Modularity of mind is the notion that a mind may, at least in part, be composed of innate neural structures or mental modules which have distinct, established, and evolutionarily developed functions. However, different definitions of "module" have been proposed by different authors.
Early investigations
Historically, questions regarding the functional architecture
 of the mind have been divided into two different theories of the nature
 of the faculties. The first can be characterized as a horizontal view 
because it refers to mental processes as if they are interactions 
between faculties such as memory, imagination, judgement, and 
perception, which are not domain specific
 (e.g., a judgement remains a judgement whether it refers to a 
perceptual experience or to the conceptualization/comprehension 
process). The second can be characterized as a vertical view because it 
claims that the mental faculties are differentiated on the basis of 
domain specificity, are genetically determined, are associated with 
distinct neurological structures, and are computationally autonomous.
The vertical vision goes back to the 19th century movement called phrenology and its founder Franz Joseph Gall,
 who claimed that the individual mental faculties could be associated 
precisely, in a sort of one-to-one correspondence, with specific 
physical areas of the brain. Hence, someone's level of intelligence, for
 example, could be literally "read off" from the size of a particular 
bump on his posterior parietal lobe. This simplistic view of modularity 
has been disproven over the course of the last century.
Fodor's Modularity of Mind
In the 1980s, however, Jerry Fodor revived the idea of the modularity of mind, although without the notion of precise physical localizability. Drawing from Noam Chomsky's idea of the language acquisition device and other work in linguistics as well as from the philosophy of mind and the implications of optical illusions, he became a major proponent of the idea with the 1983 publication of Modularity of Mind.
According to Fodor, a module falls somewhere between the behaviorist and cognitivist views of lower-level processes.
Behaviorists
 tried to replace the mind with reflexes which Fodor describes as 
encapsulated (cognitively impenetrable or unaffected by other cognitive 
domains) and non-inferential (straight pathways with no information 
added). Low level processes are unlike reflexes in that they are 
inferential. This can be demonstrated by poverty of the stimulus
 arguments in which the proximate stimulus, that which is initially 
received by the brain (such as the 2D image received by the retina), 
cannot account for the resulting output (for example, our 3D perception 
of the world), thus necessitating some form of computation.
In contrast, cognitivists
 saw lower level processes as continuous with higher level processes, 
being inferential and cognitively penetrable (influenced by other 
cognitive domains, such as beliefs). The latter has been shown to be 
untrue in some cases, such as with many visual illusions (ex. Müller-Lyer illusion),
 which can persist despite a person's awareness of their existence. This
 is taken to indicate that other domains, including one's beliefs, 
cannot influence such processes.
Fodor arrives at the conclusion that such processes are 
inferential like higher order processes and encapsulated in the same 
sense as reflexes.
Although he argued for the modularity of "lower level" cognitive processes in Modularity of Mind he also argued that higher level cognitive processes are not modular since they have dissimilar properties. The Mind Doesn't Work That Way, a reaction to Steven Pinker's How the Mind Works, is devoted to this subject. 

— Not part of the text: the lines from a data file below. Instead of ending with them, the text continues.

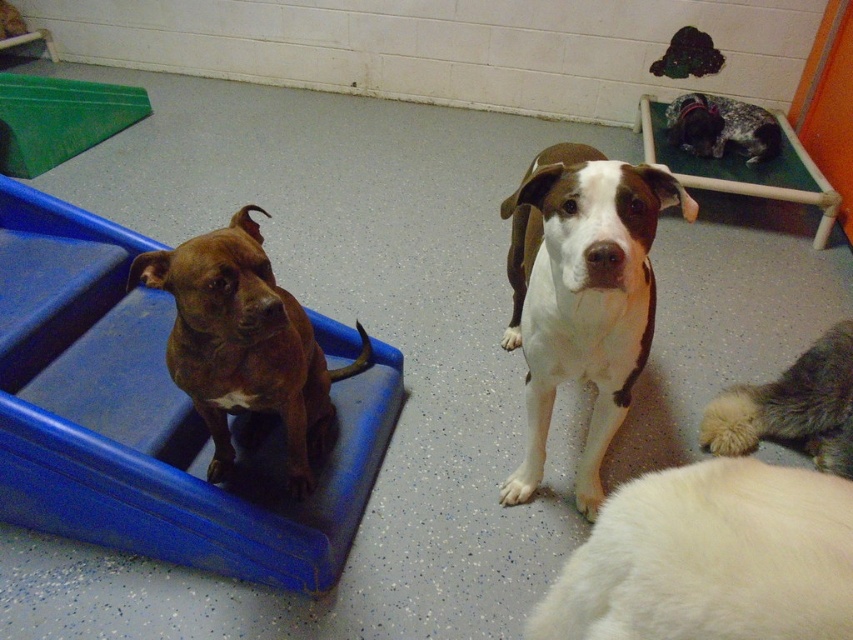 Question: Is white smooth dog at center bigger than brown glossy dog at left?

Choices:
 (A) yes
 (B) no

Answer: (A)

Question: Among these points, which one is nearest to the camera?

Choices:
 (A) (540, 240)
 (B) (753, 442)

Answer: (A)

Question: In this image, where is white smooth dog at center located relative to spotted fur bed at upper right?

Choices:
 (A) below
 (B) above

Answer: (A)

Question: Can you confirm if brown glossy dog at left is bigger than fluffy white cat at lower right?

Choices:
 (A) yes
 (B) no

Answer: (A)

Question: Which object is the closest to the brown glossy dog at left?

Choices:
 (A) white smooth dog at center
 (B) spotted fur bed at upper right

Answer: (A)

Question: Which object is the closest to the brown glossy dog at left?

Choices:
 (A) spotted fur bed at upper right
 (B) fluffy white cat at lower right
 (C) white smooth dog at center

Answer: (C) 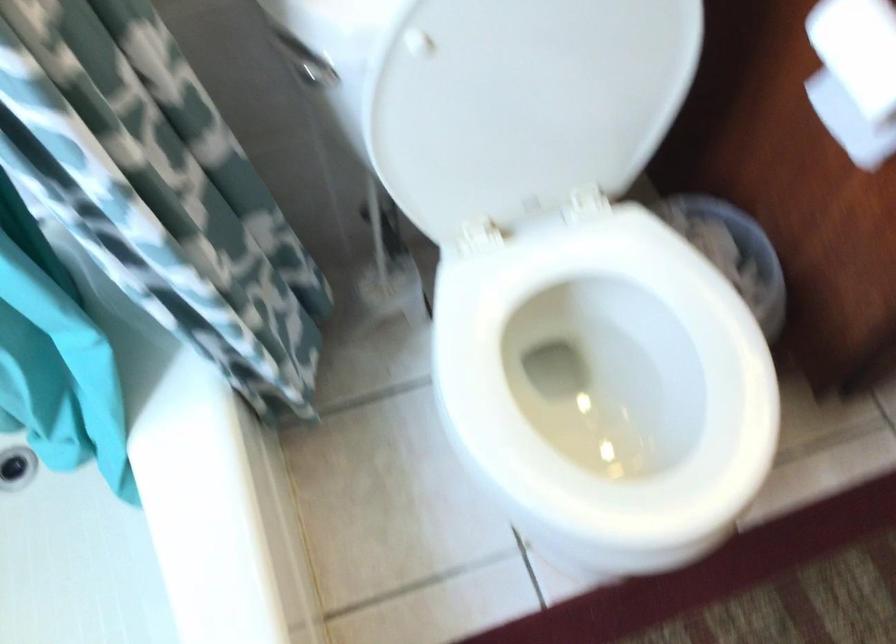 This screenshot has width=896, height=644. Find the location of `toilet flush handle`. toilet flush handle is located at coordinates (304, 64). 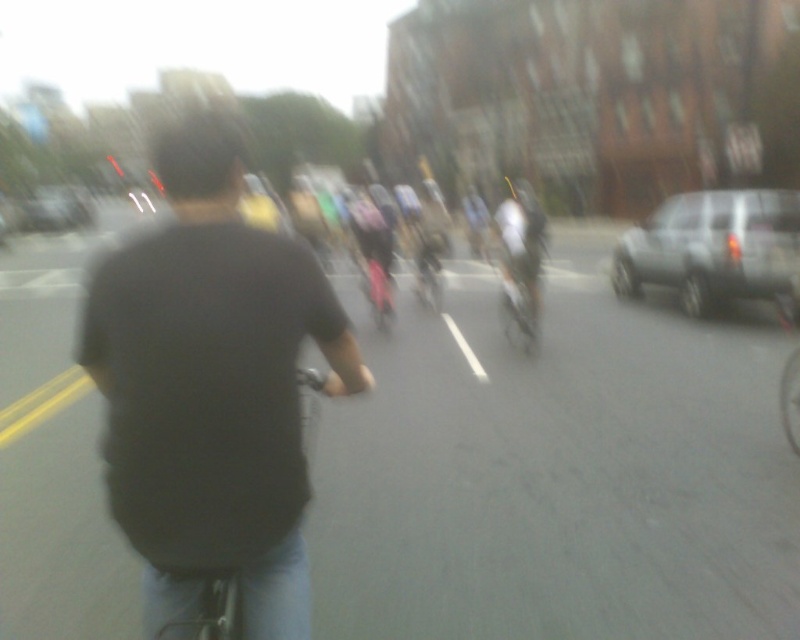 You are a photographer trying to focus on the black matte shirt at center in the image. What are the exact coordinates where you should aim your camera lens?

The black matte shirt at center is located at coordinates point (212, 388).

You are a photographer trying to capture a clear photo of the black matte bicycle at center and the silver metallic bicycle at center. Since the image is slightly blurred, you want to adjust your camera settings to reduce motion blur. Which bicycle should you focus on to ensure clarity, considering their sizes?

The black matte bicycle at center is larger in size compared to the silver metallic bicycle at center. To reduce motion blur, focus on the larger black matte bicycle at center as it will occupy more of the frame, making it easier to adjust settings for clarity. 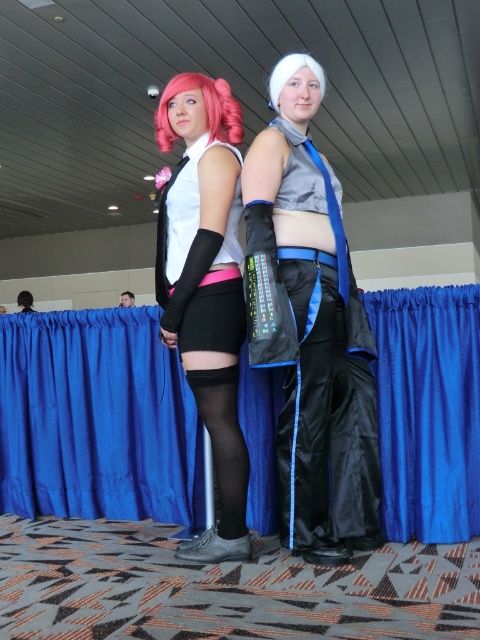 Question: Which point is farther to the camera?

Choices:
 (A) (294, 477)
 (B) (158, 147)
 (C) (265, 349)
 (D) (206, 212)

Answer: (B)

Question: Does blue fabric curtain at center appear on the right side of black satin pants at center?

Choices:
 (A) yes
 (B) no

Answer: (B)

Question: Which of the following is the closest to the observer?

Choices:
 (A) black satin pants at center
 (B) blue fabric curtain at center

Answer: (A)

Question: Among these points, which one is farthest from the camera?

Choices:
 (A) (231, 109)
 (B) (170, 211)
 (C) (117, 449)
 (D) (338, 230)

Answer: (C)

Question: Does black satin pants at center have a lesser width compared to matte black arm guard at center?

Choices:
 (A) yes
 (B) no

Answer: (B)

Question: Does shiny silver armor at center have a greater width compared to matte black skirt at center?

Choices:
 (A) no
 (B) yes

Answer: (B)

Fodor (1983) states that modular systems must—at least to "some interesting extent"—fulfill certain properties:
- Domain specificity: modules only operate on certain kinds of inputs—they are specialised
- Informational encapsulation: modules need not refer to other psychological systems in order to operate
- Obligatory firing: modules process in a mandatory manner
- Fast speed: probably due to the fact that they are encapsulated (thereby needing only to consult a restricted database) and mandatory (time need not be wasted in determining whether or not to process incoming input)
- Shallow outputs: the output of modules is very simple
- Limited accessibility
- Characteristic ontogeny: there is a regularity of development
- Fixed neural architecture.
Pylyshyn
 (1999) has argued that while these properties tend to occur with 
modules, one—information encapsulation—stands out as being the real 
signature of a module; that is the encapsulation of the processes inside
 the module from both cognitive influence and from cognitive access. One example is that conscious awareness of the Müller-Lyer illusion being an illusion does not correct visual processing.

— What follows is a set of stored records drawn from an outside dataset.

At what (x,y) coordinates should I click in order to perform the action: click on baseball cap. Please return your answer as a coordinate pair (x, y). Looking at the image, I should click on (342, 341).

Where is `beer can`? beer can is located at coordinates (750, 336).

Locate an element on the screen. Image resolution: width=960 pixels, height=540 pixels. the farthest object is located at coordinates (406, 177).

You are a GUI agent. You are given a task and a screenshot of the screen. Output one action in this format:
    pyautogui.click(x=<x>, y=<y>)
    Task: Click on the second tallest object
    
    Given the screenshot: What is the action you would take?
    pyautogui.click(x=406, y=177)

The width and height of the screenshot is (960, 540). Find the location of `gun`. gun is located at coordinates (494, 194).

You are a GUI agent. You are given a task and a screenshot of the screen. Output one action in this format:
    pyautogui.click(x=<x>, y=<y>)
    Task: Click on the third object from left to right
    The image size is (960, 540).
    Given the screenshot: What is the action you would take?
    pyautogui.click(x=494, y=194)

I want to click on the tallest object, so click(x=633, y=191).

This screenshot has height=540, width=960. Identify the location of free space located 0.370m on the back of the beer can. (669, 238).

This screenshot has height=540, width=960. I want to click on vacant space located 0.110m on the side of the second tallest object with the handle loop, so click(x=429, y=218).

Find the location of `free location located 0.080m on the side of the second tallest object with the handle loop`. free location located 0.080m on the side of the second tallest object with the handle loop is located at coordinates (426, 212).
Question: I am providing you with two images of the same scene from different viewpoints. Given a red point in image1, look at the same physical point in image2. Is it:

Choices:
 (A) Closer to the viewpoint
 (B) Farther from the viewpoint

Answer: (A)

Evolutionary psychology and massive modularity
Other perspectives on modularity come from evolutionary psychology, particularly from the work of Leda Cosmides and John Tooby.

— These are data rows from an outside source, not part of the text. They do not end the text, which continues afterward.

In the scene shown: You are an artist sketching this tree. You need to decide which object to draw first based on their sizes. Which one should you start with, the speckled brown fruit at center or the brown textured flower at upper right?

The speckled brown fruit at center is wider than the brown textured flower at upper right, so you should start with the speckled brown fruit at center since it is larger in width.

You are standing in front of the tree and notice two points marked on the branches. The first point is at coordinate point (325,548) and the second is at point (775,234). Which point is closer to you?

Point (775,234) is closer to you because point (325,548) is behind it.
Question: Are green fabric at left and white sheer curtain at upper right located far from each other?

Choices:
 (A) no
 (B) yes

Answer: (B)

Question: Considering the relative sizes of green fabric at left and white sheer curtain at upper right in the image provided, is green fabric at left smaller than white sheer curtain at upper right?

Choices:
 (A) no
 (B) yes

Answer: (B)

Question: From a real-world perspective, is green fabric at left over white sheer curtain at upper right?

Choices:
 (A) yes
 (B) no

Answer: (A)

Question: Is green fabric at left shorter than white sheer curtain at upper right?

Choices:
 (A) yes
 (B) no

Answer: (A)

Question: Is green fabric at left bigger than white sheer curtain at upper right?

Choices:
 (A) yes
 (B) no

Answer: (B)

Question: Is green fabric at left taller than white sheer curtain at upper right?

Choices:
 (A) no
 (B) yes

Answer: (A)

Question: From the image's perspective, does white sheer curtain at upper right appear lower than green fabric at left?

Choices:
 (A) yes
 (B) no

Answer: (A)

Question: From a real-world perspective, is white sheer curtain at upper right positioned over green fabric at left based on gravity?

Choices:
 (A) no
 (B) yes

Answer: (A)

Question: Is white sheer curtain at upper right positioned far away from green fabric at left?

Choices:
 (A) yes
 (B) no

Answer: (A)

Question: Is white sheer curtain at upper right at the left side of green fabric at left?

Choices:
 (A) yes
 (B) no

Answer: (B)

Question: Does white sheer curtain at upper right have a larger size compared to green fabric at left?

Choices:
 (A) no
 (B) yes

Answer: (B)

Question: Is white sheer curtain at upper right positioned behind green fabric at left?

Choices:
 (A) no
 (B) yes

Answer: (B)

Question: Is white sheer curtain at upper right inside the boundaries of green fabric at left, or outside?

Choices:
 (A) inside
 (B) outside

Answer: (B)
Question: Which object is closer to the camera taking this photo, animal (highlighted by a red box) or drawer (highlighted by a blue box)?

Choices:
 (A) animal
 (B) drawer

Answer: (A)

 This perspective suggests that modules are units of mental processing 
that evolved in response to selection pressures. On this view, much 
modern human psychological activity is rooted in adaptations that 
occurred earlier in human evolution, when natural selection was forming the modern human species.
Evolutionary psychologists propose that the mind is made up of genetically influenced and domain-specific mental algorithms or computational modules, designed to solve specific evolutionary problems of the past. Cosmides and Tooby also state in a brief "primer" on their website,
 that "…the brain is a physical system. It functions like a computer," 
"…the brain’s function is to process information," "different neural 
circuits are specialized for solving different adaptive problems," and 
"our modern skulls house a stone age mind."
The definition of module has caused confusion and dispute.
 J. A. Fodor initially  defined module as "functionally specialized 
cognitive systems" that have nine features but not necessarily all at 
the same time. In his views modules can be found in peripheral  
processing such as low-level visual processing but not in central 
processing. Later he  narrowed the two essential features to domain-specificity and information  encapsulation. Frankenhuis and Ploeger
 write that domain-specificity means that "a given cognitive mechanism 
accepts, or is specialized to operate on, only a specific class of 
information". Information encapsulation  means that information 
processing in the module cannot be affected by information in the  rest 
of the brain. One example is that being aware that a certain optical 
illusion, caused by low  level processing, is false does not prevent the
 illusion from persisting.
Evolutionary psychologists instead usually define modules as 
functionally specialized  cognitive systems that are domain-specific and
 may also contain innate knowledge about the  class of information 
processed. Modules can be found also for central processing. This  
theory is sometimes referred to as massive modularity. 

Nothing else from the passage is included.